Les eaux usées domestiques issues de la vaisselle, de la lessive, parfois même des toilettes sont directement déversées dans les caniveaux. À cela s’ajoutent les déchets solides qui obstruent les conduits, aggravant la stagnation et les nuisances.
Pourtant, derrière ce spectacle se cache un véritable enjeu de santé publique. Les eaux usées stagnantes dégagent des odeurs nauséabondes et favorisent la prolifération des microbes, exposant les habitants à des maladies liées à l’insalubrité.
Les eaux usées finissent leur course dans les rues, les rivières, et finalement dans le lac Tanganyika, mettant en danger l’environnement et les ressources en eau.
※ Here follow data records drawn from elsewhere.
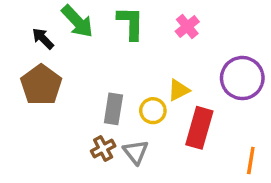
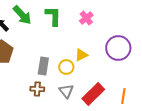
red rectangle: (199, 128) -> (93, 94), moved, turned 30
brown cross: (103, 148) -> (37, 89), turned 32
gray triangle: (136, 152) -> (66, 91), moved

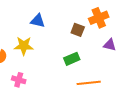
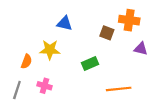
orange cross: (99, 18) -> (129, 20), turned 30
green rectangle: (72, 59) -> (90, 64), moved

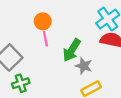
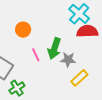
pink line: (45, 39) -> (36, 55), moved

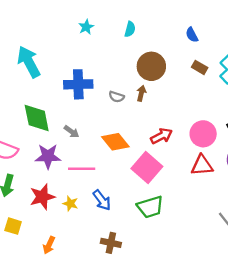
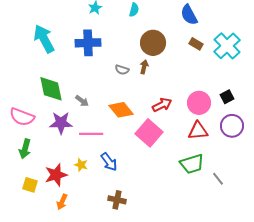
blue semicircle: (192, 35) -> (189, 15), size x1.5
blue cross: (78, 84) -> (88, 43), moved
red star: (42, 197) -> (56, 175), moved
green trapezoid: (150, 207) -> (192, 164), moved

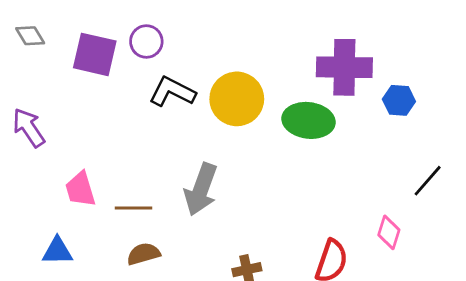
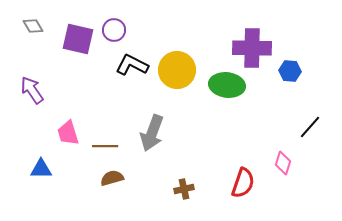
blue triangle: (57, 251) -> (41, 169), moved

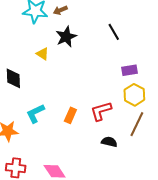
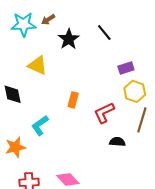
black star: (66, 37) -> (69, 39), moved
yellow triangle: (43, 54) -> (38, 65), size x1.5
orange rectangle: (70, 115) -> (73, 100), moved

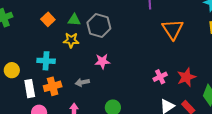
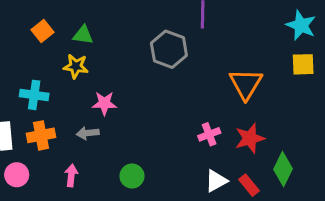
gray hexagon: (99, 25) -> (169, 49), moved
orange triangle: (173, 29) -> (246, 84), moved
pink star: (102, 61) -> (104, 103), moved

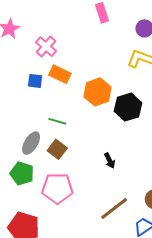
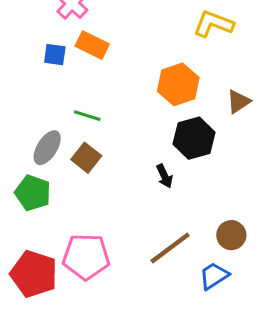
orange hexagon: (97, 92) -> (178, 84), moved
black hexagon: (128, 107) -> (194, 138), moved
pink pentagon: (57, 188) -> (86, 257), moved

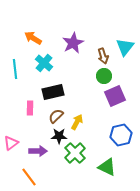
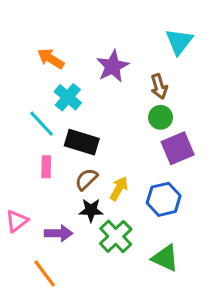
cyan triangle: (125, 47) -> (179, 42), moved
cyan line: (15, 69) -> (42, 124), moved, turned -36
black rectangle: (53, 92) -> (82, 142), turned 30
blue hexagon: (121, 135) -> (164, 199), moved

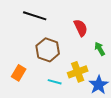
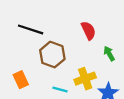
black line: (35, 16) -> (31, 29), moved
orange rectangle: (19, 73) -> (21, 80), turned -56

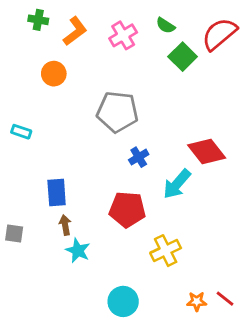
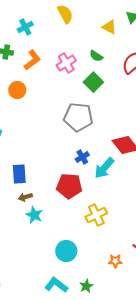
green square: (183, 57) -> (93, 82), moved
gray pentagon: (117, 112) -> (78, 117), moved
blue cross: (139, 157) -> (82, 157), moved
brown arrow: (65, 225) -> (25, 197), turned -96
orange star: (197, 301) -> (115, 261), moved

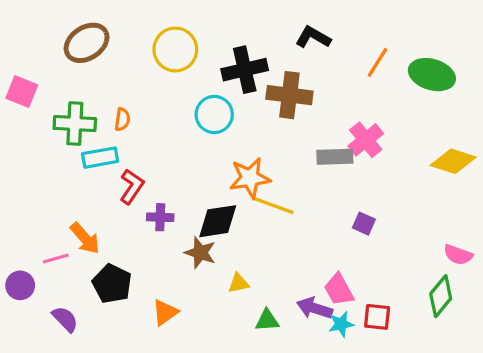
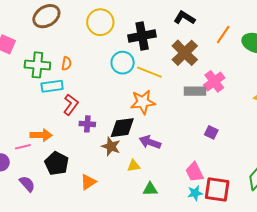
brown cross: (289, 95) -> (185, 53), moved, turned 36
yellow line: (273, 205) -> (149, 72), moved
orange arrow: (85, 238) -> (41, 135), turned -50
purple arrow: (314, 308) -> (150, 142), moved
red square: (377, 317) -> (217, 189), size x1.5

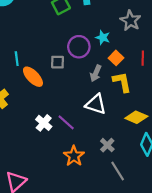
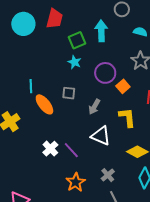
cyan star: (103, 38) -> (74, 62), moved
purple circle: (79, 47) -> (105, 73), moved
orange square: (116, 58) -> (123, 86), moved
gray arrow: (96, 73) -> (94, 107), moved

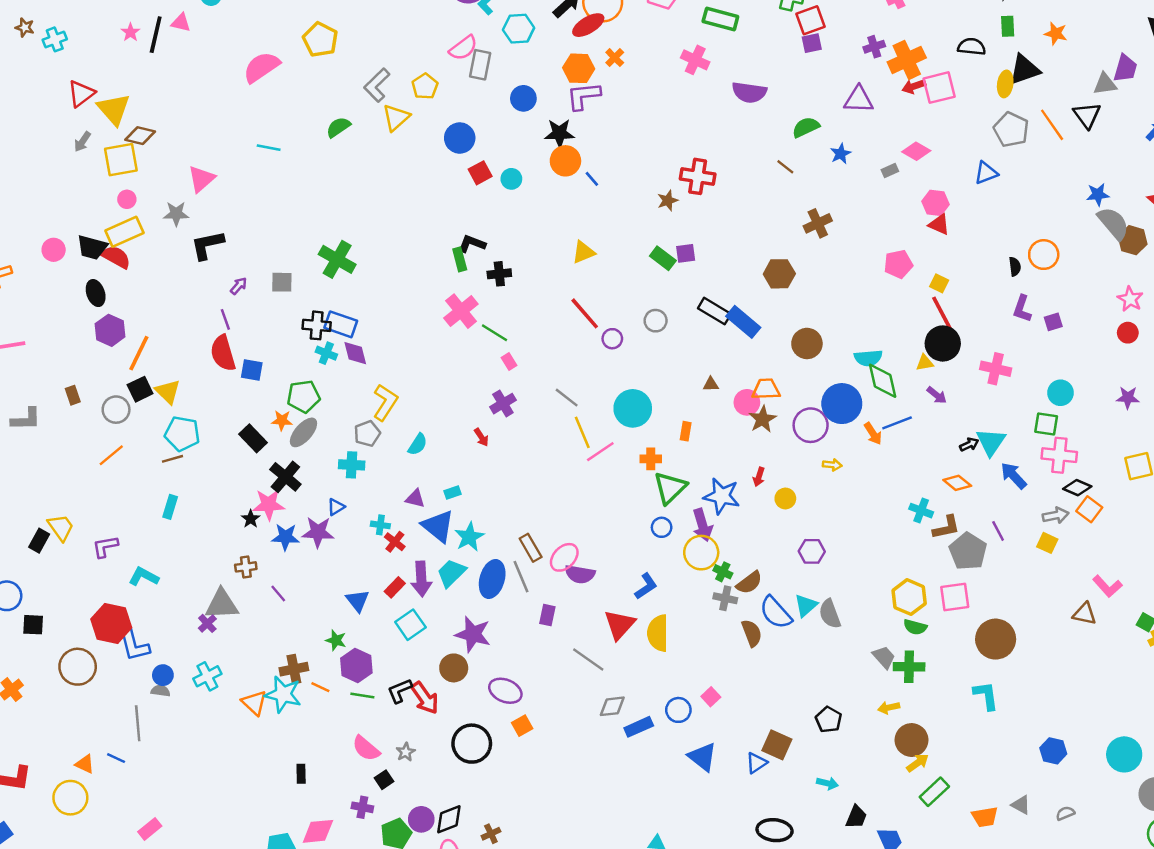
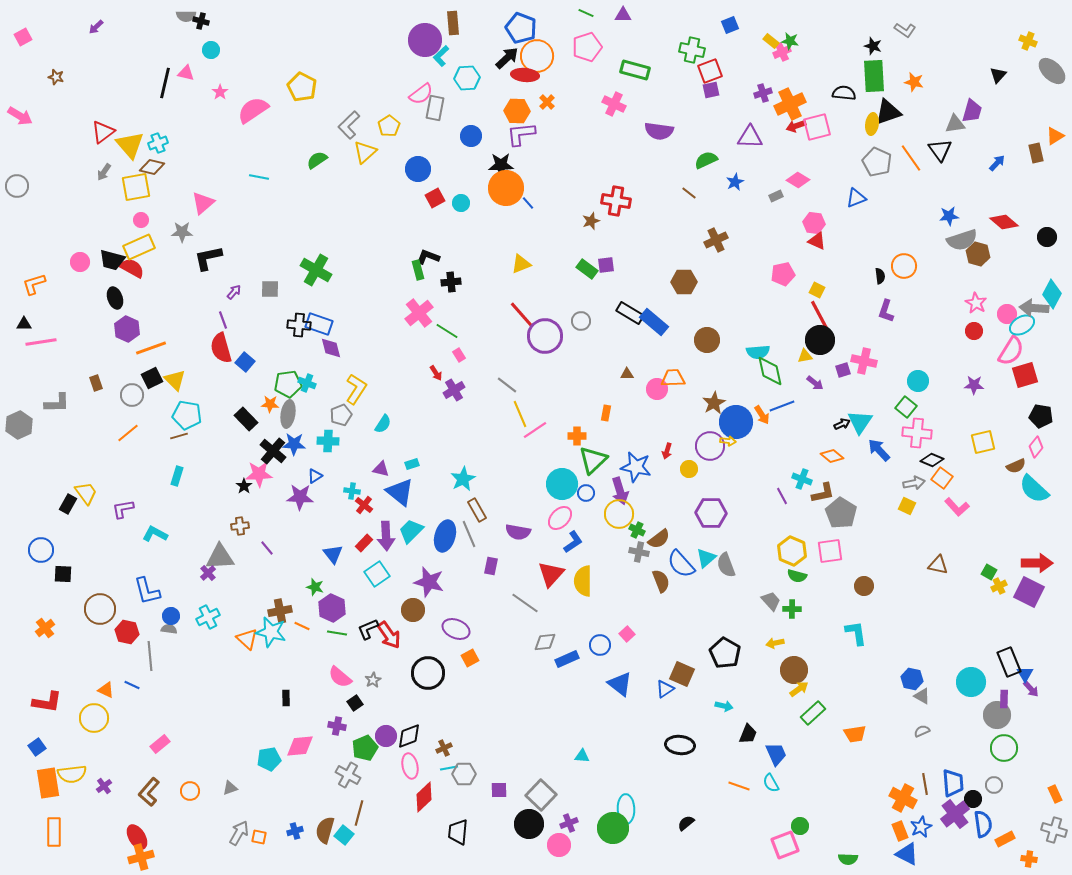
red ellipse: (588, 25) -> (525, 75), turned 36
green rectangle: (1008, 26) -> (874, 76), size x1.8
pink star: (130, 32) -> (220, 92), moved
cyan cross: (55, 39) -> (158, 143), moved
orange circle: (565, 161) -> (506, 188), size x1.4
gray semicircle: (1113, 223) -> (962, 240), turned 112
purple square: (1053, 322) -> (843, 370), moved
purple circle: (612, 339) -> (545, 336), size x2.0
orange line: (139, 353) -> (151, 348), turned 44
cyan cross: (326, 353) -> (307, 383), moved
blue square: (252, 370) -> (245, 362), turned 30
blue circle: (842, 404) -> (736, 422), moved
cyan circle: (633, 408) -> (562, 484), moved
brown star: (763, 419) -> (714, 403), moved
green square: (1046, 424) -> (906, 407), turned 30
purple circle: (811, 425) -> (710, 446), moved
gray ellipse: (303, 432) -> (288, 414), turned -32
red arrow: (481, 437) -> (436, 373), moved
purple line: (998, 531) -> (782, 496), moved
blue star: (285, 537) -> (294, 444), moved
cyan star: (469, 537) -> (463, 479), moved
purple hexagon: (812, 551) -> (711, 513), size x1.4
pink ellipse: (564, 557) -> (560, 518), moved
pink L-shape: (1107, 586) -> (957, 507), moved
red hexagon: (111, 623) -> (127, 632), moved, size x0.7
brown circle: (996, 639) -> (864, 586), size x0.6
green cross: (909, 667) -> (792, 609), size x0.7
black pentagon: (829, 720) -> (725, 653), size x1.4
gray triangle: (1021, 805) -> (922, 696), moved

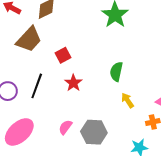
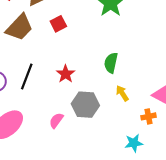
red square: (63, 55) -> (58, 24), moved
gray hexagon: (94, 132) -> (85, 105), moved

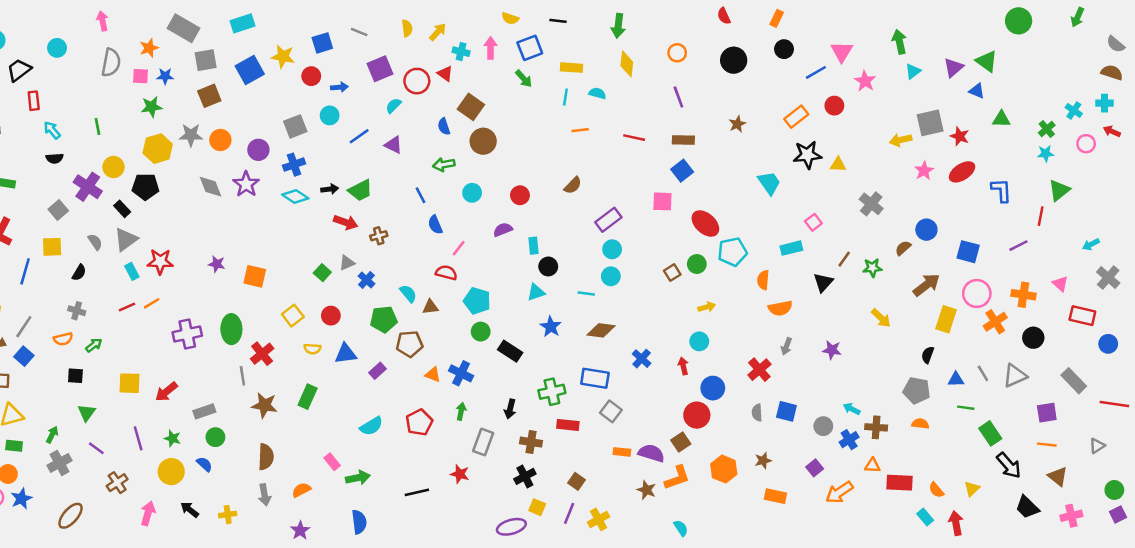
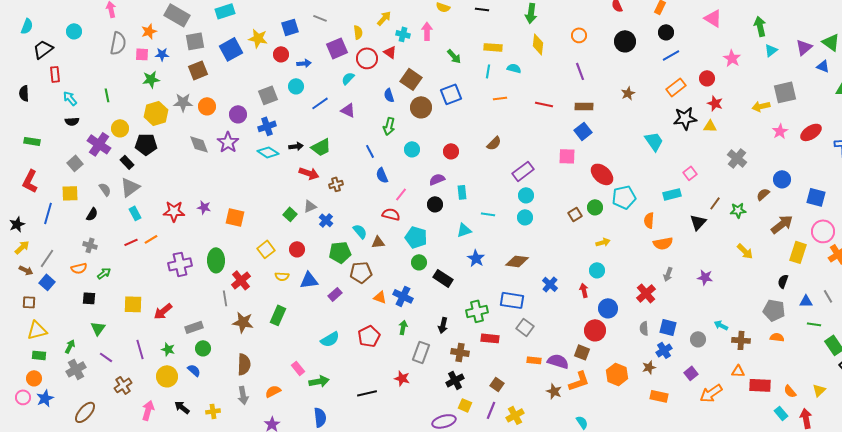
yellow semicircle: (407, 28) -> (358, 32), moved
blue square: (530, 48) -> (451, 94), moved
pink triangle: (842, 52) -> (713, 18), moved, turned -30
blue line: (816, 72) -> (671, 55), moved
red star: (960, 136) -> (715, 103), moved
green arrow: (444, 165) -> (389, 126), turned -66
red star: (160, 262) -> (174, 211), moved
black circle: (548, 266) -> (435, 204), moved
cyan line: (586, 293) -> (488, 214), moved
blue cross: (849, 440) -> (664, 350), moved
brown square: (681, 442) -> (582, 352), turned -35

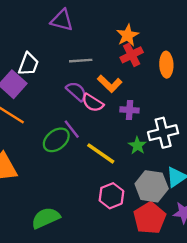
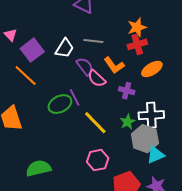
white trapezoid: (28, 64) -> (65, 48), moved
orange ellipse: (166, 65) -> (152, 69), moved, turned 50
gray hexagon: (152, 186) -> (145, 139), moved

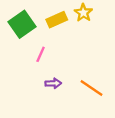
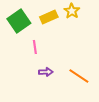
pink line: (41, 54) -> (35, 47), turned -32

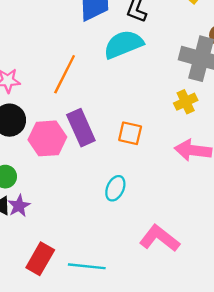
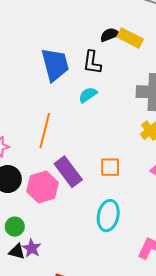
cyan semicircle: (123, 44) -> (88, 95), size x0.6
cyan ellipse: (115, 188) -> (108, 216), size x1.4

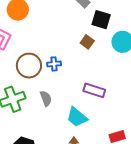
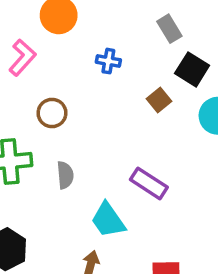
blue cross: (54, 64) -> (108, 61), moved
brown circle: (29, 66) -> (52, 113), size x0.7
Les comportements individuels jouent un rôle. Déverser les eaux usées dans un caniveau peut sembler anodin au niveau d’un ménage pris isolement, mais, une fois réalisé à grande échelle par plusieurs foyers, le geste devient un problème collectif majeur.
Alors sans prise de conscience et sans actions concrètes, les caniveaux de Gisandema risquent de rester longtemps ce qu’ils sont devenus aujourd’hui des égouts à ciel ouvert, au cœur même de la vie quotidienne. Les autorités locales doivent agir pour endiguer ces mauvaises pratiques.